[Goal of the exercise] A word-for-word copy of the whole listing is the required answer.
────────────────────
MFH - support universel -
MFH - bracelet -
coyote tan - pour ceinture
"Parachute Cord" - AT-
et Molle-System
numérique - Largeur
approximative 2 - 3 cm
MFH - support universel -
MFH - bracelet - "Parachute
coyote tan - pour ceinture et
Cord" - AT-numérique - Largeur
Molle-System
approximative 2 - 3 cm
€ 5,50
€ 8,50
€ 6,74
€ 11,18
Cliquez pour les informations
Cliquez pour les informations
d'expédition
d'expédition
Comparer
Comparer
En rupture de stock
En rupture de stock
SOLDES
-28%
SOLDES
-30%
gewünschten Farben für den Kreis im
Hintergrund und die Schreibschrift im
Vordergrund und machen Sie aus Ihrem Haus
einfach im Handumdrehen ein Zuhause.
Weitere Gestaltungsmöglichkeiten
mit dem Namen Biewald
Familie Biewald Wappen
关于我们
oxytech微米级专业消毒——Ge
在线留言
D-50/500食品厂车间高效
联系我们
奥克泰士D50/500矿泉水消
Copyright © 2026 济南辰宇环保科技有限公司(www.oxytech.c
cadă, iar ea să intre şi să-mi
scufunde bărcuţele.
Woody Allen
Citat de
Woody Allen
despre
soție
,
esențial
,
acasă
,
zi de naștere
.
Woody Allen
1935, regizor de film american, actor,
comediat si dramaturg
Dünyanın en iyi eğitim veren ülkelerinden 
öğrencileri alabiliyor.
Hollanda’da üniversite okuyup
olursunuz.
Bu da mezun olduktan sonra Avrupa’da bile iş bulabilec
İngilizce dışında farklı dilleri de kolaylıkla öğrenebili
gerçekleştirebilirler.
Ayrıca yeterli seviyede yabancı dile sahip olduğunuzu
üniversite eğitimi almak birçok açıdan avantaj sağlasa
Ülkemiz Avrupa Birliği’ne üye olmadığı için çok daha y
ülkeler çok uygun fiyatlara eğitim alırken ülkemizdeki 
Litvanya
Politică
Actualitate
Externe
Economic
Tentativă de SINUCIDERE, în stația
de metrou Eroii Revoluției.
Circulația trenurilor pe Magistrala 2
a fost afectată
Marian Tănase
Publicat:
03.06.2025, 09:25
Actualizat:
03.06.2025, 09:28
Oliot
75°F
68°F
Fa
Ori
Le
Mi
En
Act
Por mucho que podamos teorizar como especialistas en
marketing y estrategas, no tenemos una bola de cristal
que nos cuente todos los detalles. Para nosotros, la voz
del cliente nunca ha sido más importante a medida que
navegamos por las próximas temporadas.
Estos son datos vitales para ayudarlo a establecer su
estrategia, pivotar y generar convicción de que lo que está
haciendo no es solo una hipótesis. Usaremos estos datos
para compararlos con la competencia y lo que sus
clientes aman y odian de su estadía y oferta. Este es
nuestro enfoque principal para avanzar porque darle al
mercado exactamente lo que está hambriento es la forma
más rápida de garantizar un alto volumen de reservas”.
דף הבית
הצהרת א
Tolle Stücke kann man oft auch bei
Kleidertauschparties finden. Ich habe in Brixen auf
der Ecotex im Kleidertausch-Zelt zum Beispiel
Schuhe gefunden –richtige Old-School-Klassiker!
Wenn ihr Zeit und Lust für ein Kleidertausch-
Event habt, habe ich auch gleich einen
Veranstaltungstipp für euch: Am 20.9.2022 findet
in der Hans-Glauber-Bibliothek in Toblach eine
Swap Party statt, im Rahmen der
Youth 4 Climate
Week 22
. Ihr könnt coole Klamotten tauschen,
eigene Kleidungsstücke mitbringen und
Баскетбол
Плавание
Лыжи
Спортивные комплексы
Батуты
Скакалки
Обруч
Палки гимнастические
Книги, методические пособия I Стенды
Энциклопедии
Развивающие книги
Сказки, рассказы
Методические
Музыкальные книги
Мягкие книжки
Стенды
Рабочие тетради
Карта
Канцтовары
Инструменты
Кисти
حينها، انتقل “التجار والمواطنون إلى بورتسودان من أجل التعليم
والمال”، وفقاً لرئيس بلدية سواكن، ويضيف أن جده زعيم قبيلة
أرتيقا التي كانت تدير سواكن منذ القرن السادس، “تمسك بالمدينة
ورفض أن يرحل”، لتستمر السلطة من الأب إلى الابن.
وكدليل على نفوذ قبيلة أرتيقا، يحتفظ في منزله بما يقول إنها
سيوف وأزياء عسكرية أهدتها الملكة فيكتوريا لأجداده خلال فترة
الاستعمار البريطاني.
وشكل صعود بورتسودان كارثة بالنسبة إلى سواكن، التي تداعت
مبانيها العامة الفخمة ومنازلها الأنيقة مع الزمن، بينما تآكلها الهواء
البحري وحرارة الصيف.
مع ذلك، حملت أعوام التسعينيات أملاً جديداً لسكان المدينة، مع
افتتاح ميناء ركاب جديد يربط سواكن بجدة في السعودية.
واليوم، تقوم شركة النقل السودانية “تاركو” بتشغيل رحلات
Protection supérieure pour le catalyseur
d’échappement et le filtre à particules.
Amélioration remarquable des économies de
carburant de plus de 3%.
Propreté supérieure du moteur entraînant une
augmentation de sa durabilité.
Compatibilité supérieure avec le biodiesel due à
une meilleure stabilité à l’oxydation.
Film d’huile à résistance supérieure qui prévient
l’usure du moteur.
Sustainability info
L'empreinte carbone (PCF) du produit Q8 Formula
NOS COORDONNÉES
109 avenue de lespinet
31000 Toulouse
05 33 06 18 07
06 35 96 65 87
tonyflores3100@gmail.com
────────────────────
[Expected answer]
MFH - support universel -
MFH - bracelet -
coyote tan - pour ceinture
"Parachute Cord" - AT-
et Molle-System
numérique - Largeur
approximative 2 - 3 cm
MFH - support universel -
MFH - bracelet - "Parachute
coyote tan - pour ceinture et
Cord" - AT-numérique - Largeur
Molle-System
approximative 2 - 3 cm
€ 5,50
€ 8,50
€ 6,74
€ 11,18
Cliquez pour les informations
Cliquez pour les informations
d'expédition
d'expédition
Comparer
Comparer
En rupture de stock
En rupture de stock
SOLDES
-28%
SOLDES
-30%
gewünschten Farben für den Kreis im
Hintergrund und die Schreibschrift im
Vordergrund und machen Sie aus Ihrem Haus
einfach im Handumdrehen ein Zuhause.
Weitere Gestaltungsmöglichkeiten
mit dem Namen Biewald
Familie Biewald Wappen
关于我们
oxytech微米级专业消毒——Ge
在线留言
D-50/500食品厂车间高效
联系我们
奥克泰士D50/500矿泉水消
Copyright © 2026 济南辰宇环保科技有限公司(www.oxytech.c
cadă, iar ea să intre şi să-mi
scufunde bărcuţele.
Woody Allen
Citat de
Woody Allen
despre
soție
,
esențial
,
acasă
,
zi de naștere
.
Woody Allen
1935, regizor de film american, actor,
comediat si dramaturg
Dünyanın en iyi eğitim veren ülkelerinden 
öğrencileri alabiliyor.
Hollanda’da üniversite okuyup
olursunuz.
Bu da mezun olduktan sonra Avrupa’da bile iş bulabilec
İngilizce dışında farklı dilleri de kolaylıkla öğrenebili
gerçekleştirebilirler.
Ayrıca yeterli seviyede yabancı dile sahip olduğunuzu
üniversite eğitimi almak birçok açıdan avantaj sağlasa
Ülkemiz Avrupa Birliği’ne üye olmadığı için çok daha y
ülkeler çok uygun fiyatlara eğitim alırken ülkemizdeki 
Litvanya
Politică
Actualitate
Externe
Economic
Tentativă de SINUCIDERE, în stația
de metrou Eroii Revoluției.
Circulația trenurilor pe Magistrala 2
a fost afectată
Marian Tănase
Publicat:
03.06.2025, 09:25
Actualizat:
03.06.2025, 09:28
Oliot
75°F
68°F
Fa
Ori
Le
Mi
En
Act
Por mucho que podamos teorizar como especialistas en
marketing y estrategas, no tenemos una bola de cristal
que nos cuente todos los detalles. Para nosotros, la voz
del cliente nunca ha sido más importante a medida que
navegamos por las próximas temporadas.
Estos son datos vitales para ayudarlo a establecer su
estrategia, pivotar y generar convicción de que lo que está
haciendo no es solo una hipótesis. Usaremos estos datos
para compararlos con la competencia y lo que sus
clientes aman y odian de su estadía y oferta. Este es
nuestro enfoque principal para avanzar porque darle al
mercado exactamente lo que está hambriento es la forma
más rápida de garantizar un alto volumen de reservas”.
דף הבית
הצהרת א
Tolle Stücke kann man oft auch bei
Kleidertauschparties finden. Ich habe in Brixen auf
der Ecotex im Kleidertausch-Zelt zum Beispiel
Schuhe gefunden –richtige Old-School-Klassiker!
Wenn ihr Zeit und Lust für ein Kleidertausch-
Event habt, habe ich auch gleich einen
Veranstaltungstipp für euch: Am 20.9.2022 findet
in der Hans-Glauber-Bibliothek in Toblach eine
Swap Party statt, im Rahmen der
Youth 4 Climate
Week 22
. Ihr könnt coole Klamotten tauschen,
eigene Kleidungsstücke mitbringen und
Баскетбол
Плавание
Лыжи
Спортивные комплексы
Батуты
Скакалки
Обруч
Палки гимнастические
Книги, методические пособия I Стенды
Энциклопедии
Развивающие книги
Сказки, рассказы
Методические
Музыкальные книги
Мягкие книжки
Стенды
Рабочие тетради
Карта
Канцтовары
Инструменты
Кисти
حينها، انتقل “التجار والمواطنون إلى بورتسودان من أجل التعليم
والمال”، وفقاً لرئيس بلدية سواكن، ويضيف أن جده زعيم قبيلة
أرتيقا التي كانت تدير سواكن منذ القرن السادس، “تمسك بالمدينة
ورفض أن يرحل”، لتستمر السلطة من الأب إلى الابن.
وكدليل على نفوذ قبيلة أرتيقا، يحتفظ في منزله بما يقول إنها
سيوف وأزياء عسكرية أهدتها الملكة فيكتوريا لأجداده خلال فترة
الاستعمار البريطاني.
وشكل صعود بورتسودان كارثة بالنسبة إلى سواكن، التي تداعت
مبانيها العامة الفخمة ومنازلها الأنيقة مع الزمن، بينما تآكلها الهواء
البحري وحرارة الصيف.
مع ذلك، حملت أعوام التسعينيات أملاً جديداً لسكان المدينة، مع
افتتاح ميناء ركاب جديد يربط سواكن بجدة في السعودية.
واليوم، تقوم شركة النقل السودانية “تاركو” بتشغيل رحلات
Protection supérieure pour le catalyseur
d’échappement et le filtre à particules.
Amélioration remarquable des économies de
carburant de plus de 3%.
Propreté supérieure du moteur entraînant une
augmentation de sa durabilité.
Compatibilité supérieure avec le biodiesel due à
une meilleure stabilité à l’oxydation.
Film d’huile à résistance supérieure qui prévient
l’usure du moteur.
Sustainability info
L'empreinte carbone (PCF) du produit Q8 Formula
NOS COORDONNÉES
109 avenue de lespinet
31000 Toulouse
05 33 06 18 07
06 35 96 65 87
tonyflores3100@gmail.com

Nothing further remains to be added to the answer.